To address this issue, Java introduces a set of classes corresponding to the
primitive values. For int
there is Integer
, for
boolean
there is Boolean
, for double
,
Double
, and so on. Each of these classes defines objects that
contain a value of the appropriate primitive type, and define equals
to compare state.
In addition, Java will automatically box primitive values into the corresponding object type when necessary, and will automatically unbox them in the other direction, too. This feature is called autoboxing. It can have some counterintuitive effects, however. For example, consider this code:
Integer i = 200; Object l = i; int j = i; Object k = j; i == j // true i == l // true j == k // static error: can't compare Object and int. i == k // false!
There are a couple of surprises here: first, the compiler does not let us compare
j and k. Autoboxing causes j to be boxed into an Integer
object, but
the static type of k is Object
, so the Java compiler does not
know that k can be unboxed into an int
.
Another surprise is the last line of code.
Since i
and k
are different objects representing the
same number, they compare as unequal. As with strings, we should use the
equals
method to compare values of type Integer
.
Perhaps even more surprisingly, changing the number 200 to anything between
-128 and 127 will cause the code above to report true
for i
== k
. This happens because there is a table of Integer
objects that is used only for small integers.
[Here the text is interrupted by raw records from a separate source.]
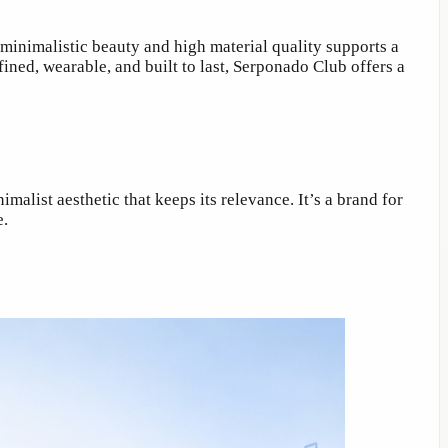
inimalistic beauty and high material quality supports a
fined, wearable, and built to last, Serponado Club offers a
alist aesthetic that keeps its relevance. It’s a brand for
e.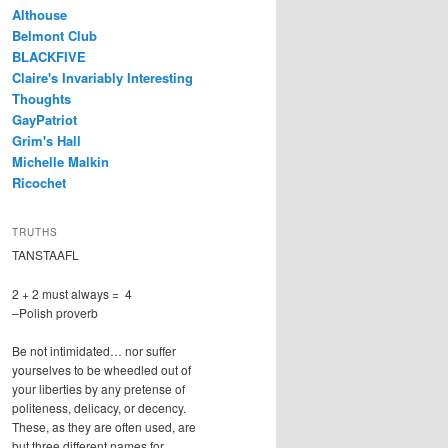
Althouse
Belmont Club
BLACKFIVE
Claire's Invariably Interesting
Thoughts
GayPatriot
Grim's Hall
Michelle Malkin
Ricochet
TRUTHS
TANSTAAFL
2 + 2 must always = 4
–Polish proverb
Be not intimidated… nor suffer
yourselves to be wheedled out of
your liberties by any pretense of
politeness, delicacy, or decency.
These, as they are often used, are
but three different names for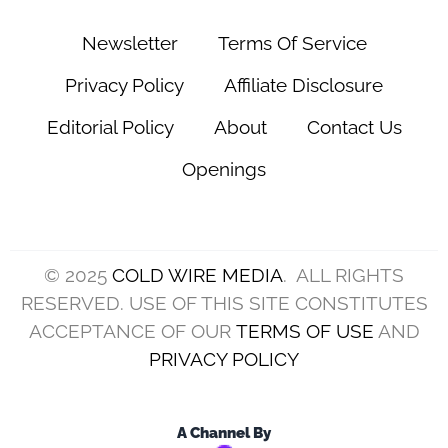
Newsletter
Terms Of Service
Privacy Policy
Affiliate Disclosure
Editorial Policy
About
Contact Us
Openings
© 2025
COLD WIRE MEDIA
. ALL RIGHTS
RESERVED. USE OF THIS SITE CONSTITUTES
ACCEPTANCE OF OUR
TERMS OF USE
AND
PRIVACY POLICY
A Channel By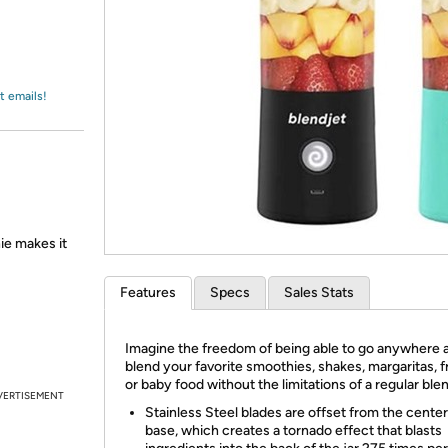
Login
*
Re-login requir
with
Amazon
t emails!
ie makes it
Features
Specs
Sales Stats
Imagine the freedom of being able to go anywhere 
blend your favorite smoothies, shakes, margaritas, f
or baby food without the limitations of a regular ble
VERTISEMENT
Stainless Steel blades are offset from the center
base, which creates a tornado effect that blasts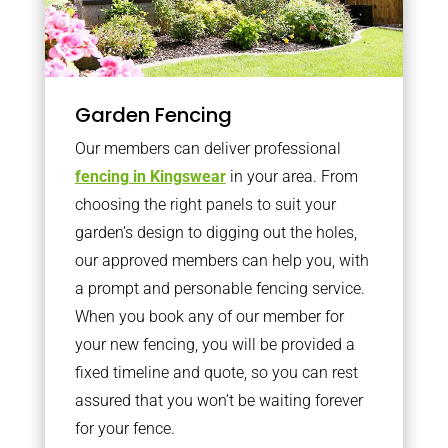
Garden Fencing
Our members can deliver professional
fencing in Kingswear
in your area. From
choosing the right panels to suit your
garden’s design to digging out the holes,
our approved members can help you, with
a prompt and personable fencing service.
When you book any of our member for
your new fencing, you will be provided a
fixed timeline and quote, so you can rest
assured that you won’t be waiting forever
for your fence.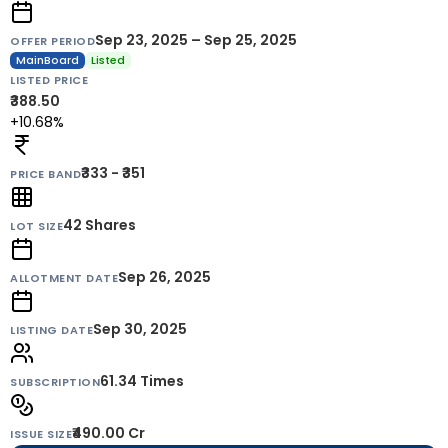
Sep 23, 2025 – Sep 25, 2025
OFFER PERIOD
MainBoard
Listed
LISTED PRICE
₹388.50
+10.68%
₹333 - ₹351
PRICE BAND
42
Shares
LOT SIZE
Sep 26, 2025
ALLOTMENT DATE
Sep 30, 2025
LISTING DATE
61.34 Times
SUBSCRIPTION
₹490.00 Cr
ISSUE SIZE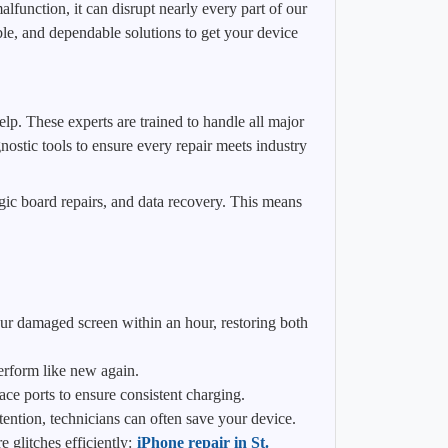
function, it can disrupt nearly every part of our
e, and dependable solutions to get your device
lp. These experts are trained to handle all major
ostic tools to ensure every repair meets industry
gic board repairs, and data recovery. This means
ur damaged screen within an hour, restoring both
perform like new again.
ace ports to ensure consistent charging.
tention, technicians can often save your device.
 glitches efficiently:
iPhone repair in St.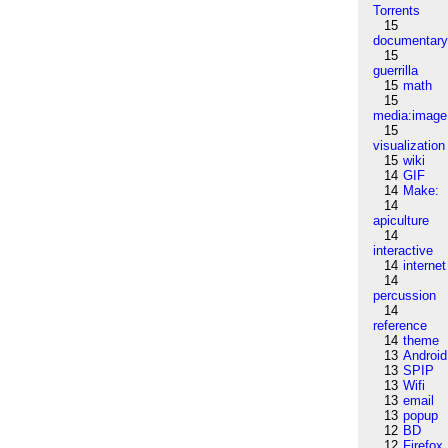
Torrents
15
documentar
15
guerrilla
15
math
15
media:image
15
visualization
15
wiki
14
GIF
14
Make:
14
apiculture
14
interactive
14
internet
14
percussion
14
reference
14
theme
13
Android
13
SPIP
13
Wifi
13
email
13
popup
12
BD
12
Firefox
Autoboxing is performed by the
method Integer.valueOf
, which uses this table when it can and only
resorts to new
for larger integers.
One moral of the story, again, is that to compare to Integer
objects, we need to use the equals()
method on the objects.
Even though expression i==k
is false,
the expression i.equals(j)
is true.
Clearly, the assignment j=i
is doing more than just an assignment.
In fact, it's really executing the following code: j = i.intValue()
.
The intValue()
method extracts the int
value from the
Integer
object. This is an example of syntactic sugar, in
which the language permits us to abbreviate how we write code.
Conversely, if we assigned i=j
, this would be syntactic sugar for
i = Integer.valueOf(j)
, which calls a method that depending on
the value of j
either looks up an appropriate preexisting
object in a table, or creates a new Integer
object.
Calls to the valueOf
and intValue
methods are
automatically inserted by the Java compiler to implement boxing and unboxing.
Similar methods exist for the other primitive types.
Names can refer to a variety of things: local variables (including formal parameters), instance variables (aka fields), methods, types, classes, and packages. The basic rule for deciding what kind of thing a name refers to is to find the definition of the name with the smallest scope that includes the use of the name. Different kinds of names have different rule for scope. Local variables are in scope from the point of declaration until the end of the block in which they are declared. Method and field names are in scope throughout their class. Class and interface names are in scope throughout the program unless they are nested inside another class, in which case they are in scope throughout the containing class.
If a name is in the scope of two different declarations at once, the outer declaration
is said to be shadowed by the inner one. Java considers some shadowing to be
illegal. For example, this code will not compile because the variable x
is shadowed inside the while
loop:
int x = 2; while (x != 0) { int x = 5; // both x's in scope here. } // only outer x in scope here.
One place where shadowing is allowed, often getting programmers into trouble is when a local variable shadows an instance variable. This often arises with constructors, because it is tempting to name formal parameters in the same way as instance variables:
class Point { int x, y; Point(int x, int y) { // locals x and y shadow instance variables x and y this.x = x; this.y = y; } }
As the example shows, there is a way to talk about shadowed instance variables,
using the object reference this
. The expression this
can
only be used inside instance methods (not static methods) and refers to the current receiver
object: in this case, the object being constructed.